Dr. Amy Mackay, a fellow in neonatology at UNC, is interested in newborn resuscitation practices in low- and middle-income countries. She graduated from University of Alabama School of Medicine in 2017 and completed pediatric residency and chief resident year at Children’s Hospital of The King’s Daughters (Eastern Virginia Medical School) in Norfolk, Virginia. Additionally, Mackay completed a Fulbright year conducting cancer research in Lausanne, Switzerland. During medical school, she conducted tuberculosis and HIV research in Cape Town, South Africa. As a global scholar, Mackay will be involved with establishment of a newborn resuscitation registry with health facilities in Kinshasa, Democratic Republic of the Congo. Her sub project will evaluate a platform to support remote real-time guidance of newborn resuscitations. Dr. Mackay’s mentor is Jackie Patterson, MD, MPH, attending physician in the UNC Division of Neonatology and PI of the Laerdal Foundation Program Award.

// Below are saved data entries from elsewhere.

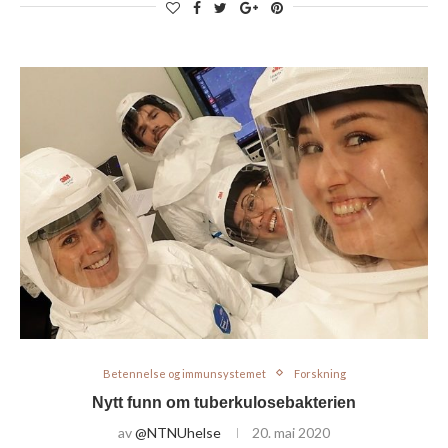
Betennelse og immunsystemet
Forskning
Nytt funn om tuberkulosebakterien
av
@NTNUhelse
20. mai 2020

One million newborns die each year in the first 24 hours after birth. Most of these deaths occur in low- and middle-income countries (LMICs). In the first 24 hours after birth, neonatal deaths are predominately caused by intrapartum events, such as failing to breathe at birth. One-third of these intrapartum-related deaths could be averted with basic resuscitation. Gaps exist in providing basic resuscitation in LMICs, contributing to increased mortality.

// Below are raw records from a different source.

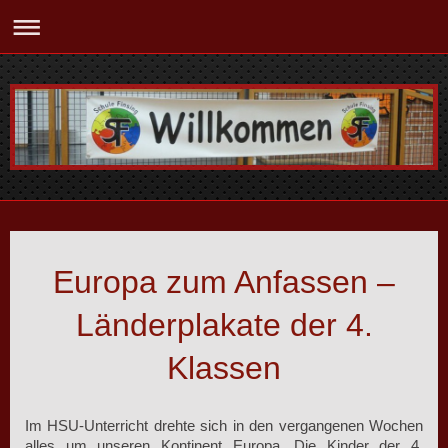
Europa zum Anfassen –
Länderplakate der 4.
Klassen
Im HSU-Unterricht drehte sich in den vergangenen Wochen
alles um unseren Kontinent Europa. Die Kinder der 4.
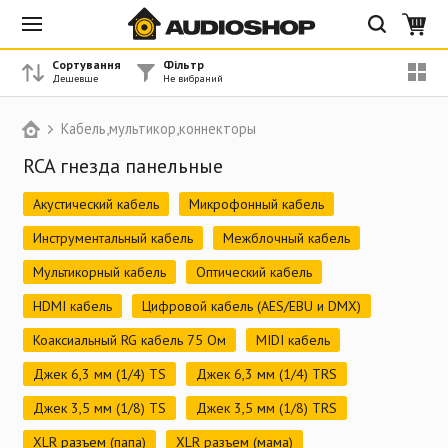
Сортування
Фільтр
Кабель,мультикор,коннекторы
RCA гнезда панельные
Акустический кабель
Микрофонный кабель
Инструментальный кабель
Межблочный кабель
Мультикорный кабель
Оптический кабель
HDMI кабель
Цифровой кабель (AES/EBU и DMX)
Коаксиальный RG кабель 75 Ом
MIDI кабель
Джек 6,3 мм (1/4) TS
Джек 6,3 мм (1/4) TRS
Джек 3,5 мм (1/8) TS
Джек 3,5 мм (1/8) TRS
XLR разъем (папа)
XLR разъем (мама)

We established a resuscitation registry at two health facilities in Kinshasa, DRC. To study effective interventions to improve basic resuscitation at the time of birth, we first needed to build the infrastructure and better understand the current newborn care. The resuscitation registry includes clinical data on all in-born neonates, provider actions at the time of an infant’s birth, neonatal heart rate data, and vital status at birth and the time of discharge. We enrolled 6,369 infants between 9.1.2022 and 8.31.2023. Establishing a newborn resuscitation registry is feasible in a low-resource setting. This resuscitation registry is an essential first step to evaluate strategies for improving resuscitation care.